For lineage, add basic documentation in the initial requirements and implement column-level tracking with existing tools. Cost: two weeks of work. Impact: audit questions now take hours instead of days.

Month 3: Measure the improvement.

Now you have baselines. Now you can prove that problems were solved. Now you have credibility.

Month 4-6: Migrate if still necessary.

Maybe the cloud migration still makes sense for scalability. But now you’re migrating a system that works, with documented patterns, proven practices, and clear metrics. The migration becomes a platform change, not a Hail Mary.

Problems actually solved: yes. Team confidence: high. Rollback plan: trivial, because the on-prem system is not broken.

The disruption wasn’t the cloud. The disruption was finally fixing the problems everyone had learned to live with.

The Quick Checker: 10 Questions Before You Say Yes

Before you approve, join, or pitch a “disruptive” project, run it through these questions. Be honest. If you can’t answer with specifics, that’s your answer.

The Problem (you need all three)

Can you describe the problem in one sentence without using the words “modernize,” “transform,” or “innovate”? Can you quantify what this problem costs today in hours or euros? Have the people who suffer from this problem actually asked for this solution?

The Solution (you need all three)

Can you explain the solution to a non-technical stakeholder in under a minute? Can you deploy a working “minimum viable solution” in less than four weeks? Is there a simpler, cheaper alternative you’ve seriously considered?

The Execution (you need all four)

Do you have baseline metrics documented before starting? Do you have a rollback plan that takes less than one day? Is the team who will maintain this involved in building it? Will you measure success with business outcomes, not technical milestones?

Scoring: If you answered “no” or “I don’t know” to more than three questions, stop. The project isn’t ready. It might be a good idea, but good ideas with bad execution become expensive failures.

Automatic disqualifiers (one is enough to walk away):

The ROI timeline is longer than twelve months. There’s no rollback plan. The primary justification is “our competitors are doing it.” The people affected by the change weren’t consulted.

The Real Disruption

Project Elephant failed because it confused motion with progress. A lot of money was spent. A lot of work was done. Dashboards were rebuilt, pipelines were rewritten, infrastructure was modernized. But the users who struggled before the migration struggled after it, just with different tools.

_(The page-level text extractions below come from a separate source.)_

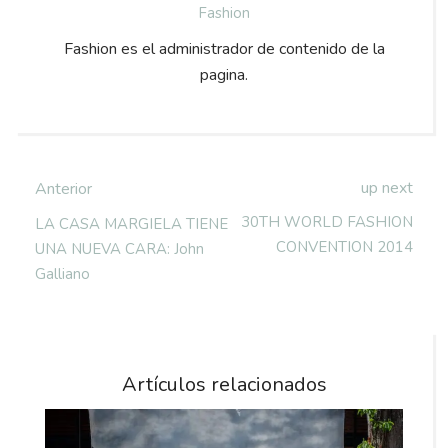
Fashion
Fashion es el administrador de contenido de la
pagina.
up next
Anterior
30TH WORLD FASHION
LA CASA MARGIELA TIENE
CONVENTION 2014
UNA NUEVA CARA: John
Galliano
Artículos relacionados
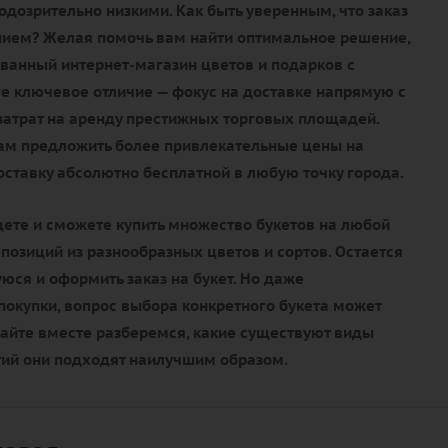
дозрительно низкими. Как быть уверенным, что заказ
нием? Желая помочь вам найти оптимальное решение,
ванный интернет-магазин цветов и подарков с
е ключевое отличие — фокус на доставке напрямую с
 затрат на аренду престижных торговых площадей.
нам предложить более привлекательные цены на
доставку абсолютно бесплатной в любую точку города.
дете и сможете купить множество букетов на любой
мпозиций из разнообразных цветов и сортов. Остается
ся и оформить заказ на букет. Но даже
окупки, вопрос выбора конкретного букета может
вайте вместе разберемся, какие существуют виды
тий они подходят наилучшим образом.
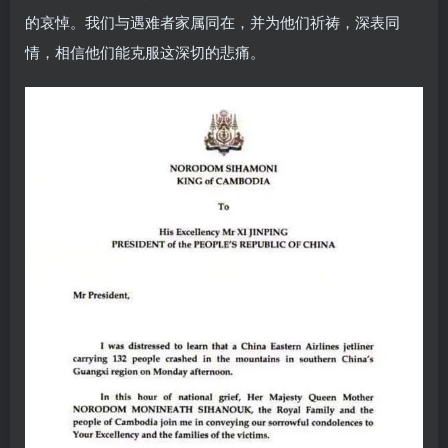
的哀悼。我们与遇难者家属同在，并为他们祈祷，深表同
情，相信他们能克服这深切的悲痛。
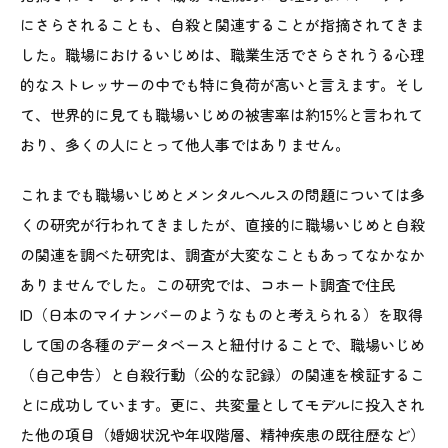
にさらされることも、自殺と関連することが指摘されてきま
した。職場におけるいじめは、職業生活でさらされうる心理
的なストレッサーの中でも特に負荷が高いと言えます。そし
て、世界的に見ても職場いじめの被害率は約15％と言われて
おり、多くの人にとって他人事ではありません。
これまでも職場いじめとメンタルヘルスの問題については多
くの研究が行われてきましたが、直接的に職場いじめと自殺
の関連を調べた研究は、調査が大変なこともあってなかなか
ありませんでした。この研究では、コホート調査で住民
ID（日本のマイナンバーのようなものと考えられる）を取得
して国の各種のデータベースと紐付けることで、職場いじめ
（自己申告）と自殺行動（公的な記録）の関連を検証するこ
とに成功しています。更に、共変量としてモデルに投入され
た他の項目（婚姻状況や年収階層、精神疾患の既往歴など）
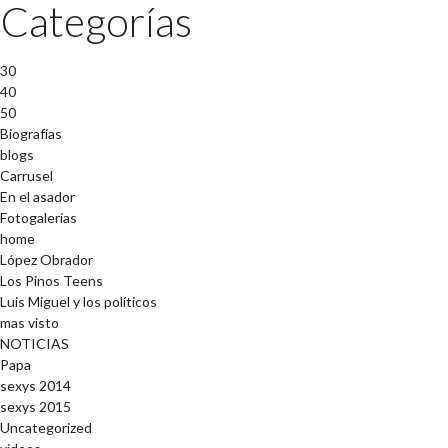
Categorías
30
40
50
Biografías
blogs
Carrusel
En el asador
Fotogalerías
home
López Obrador
Los Pinos Teens
Luis Miguel y los políticos
mas visto
NOTICIAS
Papa
sexys 2014
sexys 2015
Uncategorized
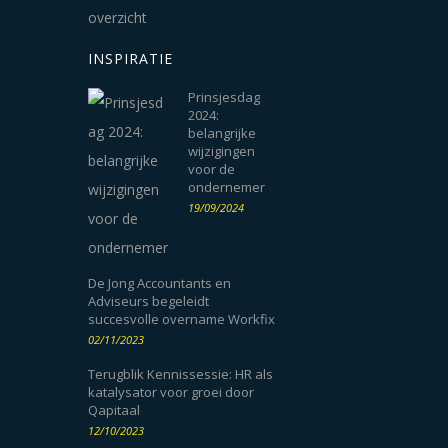
INSPIRATIE
Prinsjesdag
2024:
belangrijke
wijzigingen
voor de
ondernemer
19/09/2024
De Jong Accountants en
Adviseurs begeleidt
succesvolle overname Workfix
02/11/2023
Terugblik Kennissessie: HR als
katalysator voor groei door
Qapitaal
12/10/2023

True disruption is boring. It’s fixing the slow query that’s been annoying people for three years. It’s adding validation that catches bad data before it corrupts reports. It’s writing the documentation that lets someone else understand the system. It’s small, measurable, reversible improvements that piles over time.

The next time someone pitches you on disruption, ask them one question: “What metric will be different in three months, and by how much?”

If they can’t answer immediately and specifically, you’re not looking at disruption. You’re looking at Project Elephant, wearing a different name tag.